Pregnancy is often the cause of iron-deficiency anaemia. Iron-deficiency anaemia can happen when you are not eating enough food with iron in.
Your midwife will routinely offer you a blood test at booking and at 28 weeks to screen for anaemia.
What are the common symptoms?
tiredness and lack of energy
shortness of breath
feelings of having a fast-beating, fluttering or pounding heart
You are at higher risk of anaemia in pregnancy if you…
Have two pregnancies close together
Are pregnant with more than one child
Are vomiting frequently due to morning sickness
Do not consume enough iron
Have a heavy pre-pregnancy menstrual flow
What is the risk of being anaemic in pregnancy?
Most people with anaemia in pregnancy go on to have a healthy pregnancy and baby. However, anaemia has been linked to pregnancy complications before and after birth if it isn’t treated.
These can include:
low birthweight baby
your body being less able to cope with blood loss during birth
iron deficiency in your baby in their first 3 months of life
problems with your baby’s mental development
Best foods to treat iron-deficiency anaemia:
Most people should be able to get all the iron they need by eating a healthy, balanced diet.
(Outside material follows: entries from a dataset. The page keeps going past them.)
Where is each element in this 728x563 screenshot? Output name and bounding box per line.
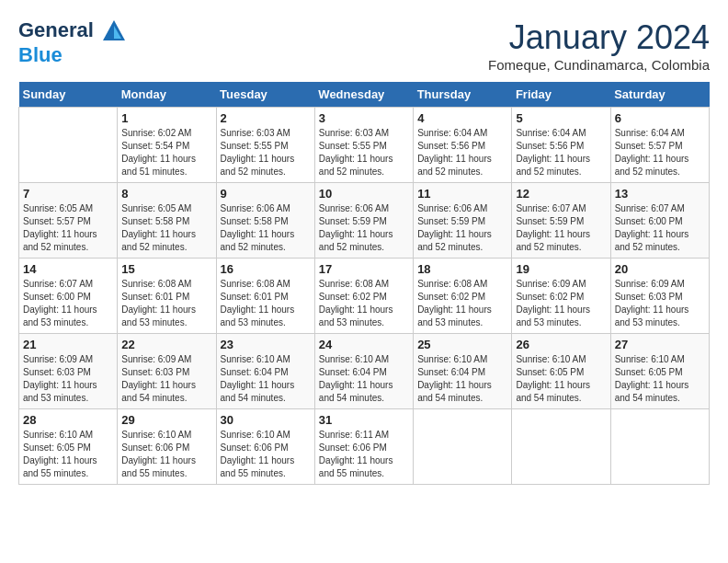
day-number: 22	[121, 338, 211, 351]
day-info: Sunrise: 6:02 AMSunset: 5:54 PMDaylight:…	[121, 127, 211, 178]
day-info: Sunrise: 6:06 AMSunset: 5:59 PMDaylight:…	[319, 202, 409, 254]
weekday-header-wednesday: Wednesday	[314, 82, 413, 108]
day-info: Sunrise: 6:05 AMSunset: 5:57 PMDaylight:…	[23, 202, 113, 254]
day-number: 8	[121, 187, 211, 201]
calendar-week-5: 28Sunrise: 6:10 AMSunset: 6:05 PMDayligh…	[19, 409, 710, 485]
day-number: 30	[221, 413, 311, 427]
calendar-week-2: 7Sunrise: 6:05 AMSunset: 5:57 PMDaylight…	[19, 183, 710, 259]
day-info: Sunrise: 6:10 AMSunset: 6:05 PMDaylight:…	[23, 429, 113, 480]
day-info: Sunrise: 6:09 AMSunset: 6:03 PMDaylight:…	[615, 278, 705, 329]
calendar-table: SundayMondayTuesdayWednesdayThursdayFrid…	[18, 82, 710, 485]
calendar-cell: 1Sunrise: 6:02 AMSunset: 5:54 PMDaylight…	[118, 108, 216, 183]
day-info: Sunrise: 6:10 AMSunset: 6:04 PMDaylight:…	[221, 353, 311, 405]
logo-icon	[101, 18, 127, 44]
day-info: Sunrise: 6:04 AMSunset: 5:56 PMDaylight:…	[516, 127, 606, 178]
day-number: 1	[121, 111, 211, 125]
calendar-cell: 22Sunrise: 6:09 AMSunset: 6:03 PMDayligh…	[118, 334, 216, 409]
weekday-header-tuesday: Tuesday	[216, 82, 314, 108]
day-number: 14	[23, 262, 113, 276]
day-number: 28	[23, 413, 113, 427]
day-info: Sunrise: 6:03 AMSunset: 5:55 PMDaylight:…	[319, 127, 409, 178]
day-number: 29	[121, 413, 211, 427]
location: Fomeque, Cundinamarca, Colombia	[488, 57, 710, 73]
day-number: 25	[417, 338, 507, 351]
logo: General Blue	[18, 18, 127, 66]
weekday-header-saturday: Saturday	[610, 82, 709, 108]
day-info: Sunrise: 6:10 AMSunset: 6:04 PMDaylight:…	[319, 353, 409, 405]
calendar-week-3: 14Sunrise: 6:07 AMSunset: 6:00 PMDayligh…	[19, 259, 710, 334]
calendar-week-1: 1Sunrise: 6:02 AMSunset: 5:54 PMDaylight…	[19, 108, 710, 183]
day-number: 31	[319, 413, 409, 427]
calendar-cell: 20Sunrise: 6:09 AMSunset: 6:03 PMDayligh…	[610, 259, 709, 334]
day-number: 26	[516, 338, 606, 351]
day-info: Sunrise: 6:08 AMSunset: 6:01 PMDaylight:…	[121, 278, 211, 329]
calendar-cell: 2Sunrise: 6:03 AMSunset: 5:55 PMDaylight…	[216, 108, 314, 183]
calendar-cell: 15Sunrise: 6:08 AMSunset: 6:01 PMDayligh…	[118, 259, 216, 334]
day-info: Sunrise: 6:08 AMSunset: 6:01 PMDaylight:…	[221, 278, 311, 329]
calendar-cell: 4Sunrise: 6:04 AMSunset: 5:56 PMDaylight…	[414, 108, 512, 183]
calendar-cell: 14Sunrise: 6:07 AMSunset: 6:00 PMDayligh…	[19, 259, 118, 334]
calendar-cell: 11Sunrise: 6:06 AMSunset: 5:59 PMDayligh…	[414, 183, 512, 259]
calendar-cell: 27Sunrise: 6:10 AMSunset: 6:05 PMDayligh…	[610, 334, 709, 409]
logo-text: General	[18, 18, 127, 44]
day-info: Sunrise: 6:07 AMSunset: 6:00 PMDaylight:…	[615, 202, 705, 254]
day-info: Sunrise: 6:06 AMSunset: 5:59 PMDaylight:…	[417, 202, 507, 254]
day-number: 3	[319, 111, 409, 125]
day-number: 7	[23, 187, 113, 201]
day-info: Sunrise: 6:04 AMSunset: 5:56 PMDaylight:…	[417, 127, 507, 178]
day-info: Sunrise: 6:10 AMSunset: 6:06 PMDaylight:…	[121, 429, 211, 480]
day-number: 19	[516, 262, 606, 276]
day-info: Sunrise: 6:07 AMSunset: 5:59 PMDaylight:…	[516, 202, 606, 254]
day-number: 5	[516, 111, 606, 125]
day-info: Sunrise: 6:11 AMSunset: 6:06 PMDaylight:…	[319, 429, 409, 480]
calendar-cell: 18Sunrise: 6:08 AMSunset: 6:02 PMDayligh…	[414, 259, 512, 334]
calendar-week-4: 21Sunrise: 6:09 AMSunset: 6:03 PMDayligh…	[19, 334, 710, 409]
weekday-header-sunday: Sunday	[19, 82, 118, 108]
day-number: 20	[615, 262, 705, 276]
calendar-cell: 25Sunrise: 6:10 AMSunset: 6:04 PMDayligh…	[414, 334, 512, 409]
day-number: 21	[23, 338, 113, 351]
day-number: 2	[221, 111, 311, 125]
calendar-cell: 13Sunrise: 6:07 AMSunset: 6:00 PMDayligh…	[610, 183, 709, 259]
calendar-cell	[414, 409, 512, 485]
calendar-cell: 31Sunrise: 6:11 AMSunset: 6:06 PMDayligh…	[314, 409, 413, 485]
page-header: General Blue January 2024 Fomeque, Cundi…	[18, 18, 710, 73]
weekday-header-friday: Friday	[512, 82, 610, 108]
weekday-header-monday: Monday	[118, 82, 216, 108]
calendar-cell: 30Sunrise: 6:10 AMSunset: 6:06 PMDayligh…	[216, 409, 314, 485]
day-number: 18	[417, 262, 507, 276]
day-number: 23	[221, 338, 311, 351]
day-number: 10	[319, 187, 409, 201]
calendar-cell: 24Sunrise: 6:10 AMSunset: 6:04 PMDayligh…	[314, 334, 413, 409]
calendar-cell: 10Sunrise: 6:06 AMSunset: 5:59 PMDayligh…	[314, 183, 413, 259]
calendar-cell: 19Sunrise: 6:09 AMSunset: 6:02 PMDayligh…	[512, 259, 610, 334]
calendar-cell: 6Sunrise: 6:04 AMSunset: 5:57 PMDaylight…	[610, 108, 709, 183]
calendar-cell: 3Sunrise: 6:03 AMSunset: 5:55 PMDaylight…	[314, 108, 413, 183]
day-number: 9	[221, 187, 311, 201]
calendar-cell: 12Sunrise: 6:07 AMSunset: 5:59 PMDayligh…	[512, 183, 610, 259]
day-number: 27	[615, 338, 705, 351]
day-info: Sunrise: 6:10 AMSunset: 6:06 PMDaylight:…	[221, 429, 311, 480]
day-number: 16	[221, 262, 311, 276]
calendar-cell: 9Sunrise: 6:06 AMSunset: 5:58 PMDaylight…	[216, 183, 314, 259]
day-info: Sunrise: 6:08 AMSunset: 6:02 PMDaylight:…	[319, 278, 409, 329]
calendar-cell	[512, 409, 610, 485]
day-info: Sunrise: 6:07 AMSunset: 6:00 PMDaylight:…	[23, 278, 113, 329]
day-info: Sunrise: 6:09 AMSunset: 6:03 PMDaylight:…	[121, 353, 211, 405]
day-number: 6	[615, 111, 705, 125]
calendar-cell	[19, 108, 118, 183]
calendar-cell	[610, 409, 709, 485]
day-info: Sunrise: 6:05 AMSunset: 5:58 PMDaylight:…	[121, 202, 211, 254]
day-info: Sunrise: 6:04 AMSunset: 5:57 PMDaylight:…	[615, 127, 705, 178]
day-info: Sunrise: 6:10 AMSunset: 6:05 PMDaylight:…	[516, 353, 606, 405]
calendar-cell: 29Sunrise: 6:10 AMSunset: 6:06 PMDayligh…	[118, 409, 216, 485]
calendar-cell: 16Sunrise: 6:08 AMSunset: 6:01 PMDayligh…	[216, 259, 314, 334]
calendar-cell: 8Sunrise: 6:05 AMSunset: 5:58 PMDaylight…	[118, 183, 216, 259]
logo-blue: Blue	[18, 44, 127, 66]
day-number: 11	[417, 187, 507, 201]
calendar-cell: 28Sunrise: 6:10 AMSunset: 6:05 PMDayligh…	[19, 409, 118, 485]
day-info: Sunrise: 6:03 AMSunset: 5:55 PMDaylight:…	[221, 127, 311, 178]
day-info: Sunrise: 6:09 AMSunset: 6:02 PMDaylight:…	[516, 278, 606, 329]
calendar-cell: 21Sunrise: 6:09 AMSunset: 6:03 PMDayligh…	[19, 334, 118, 409]
calendar-cell: 23Sunrise: 6:10 AMSunset: 6:04 PMDayligh…	[216, 334, 314, 409]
Eating well will help you either prevent anaemia or manage your symptoms if you have it.
Good sources of iron include…
Meat (red meat such as beef, lamb is best)
Pulses (beans, peas and lentils)
Fresh green leafy vegetables, such as cabbage, spinach, watercress, parsley, spring onions
Seeds, such as sunflower or sesame seeds
Dried prunes, raisins, figs and apricots
Fish such as grilled mackerel and canned tuna
Wholegrains, such as brown rice
Nuts, such as almonds, hazelnuts and brazil nuts
Some fruits and vegetables containing vitamin C can help the body absorb iron.
Try to avoid drinking tea and coffee (including decaf versions), especially with a meal, because this can stop iron being absorbed into your body.
How is anaemia treated?
If you have anaemia, you’ll probably be prescribed iron supplements (tablets) or as a liquid to take every day. Vitamin C can help the body absorb iron, so you could try taking the tablets with a drink containing vitamin C such as orange juice.
The supplements may also give you some stomach pain, constipation and your poo may be black. This is normal but call your midwife if you’re worried.
You may find it easier to cope with side effects if you take the supplements with or soon after food.
Your symptoms should get better after taking iron supplements.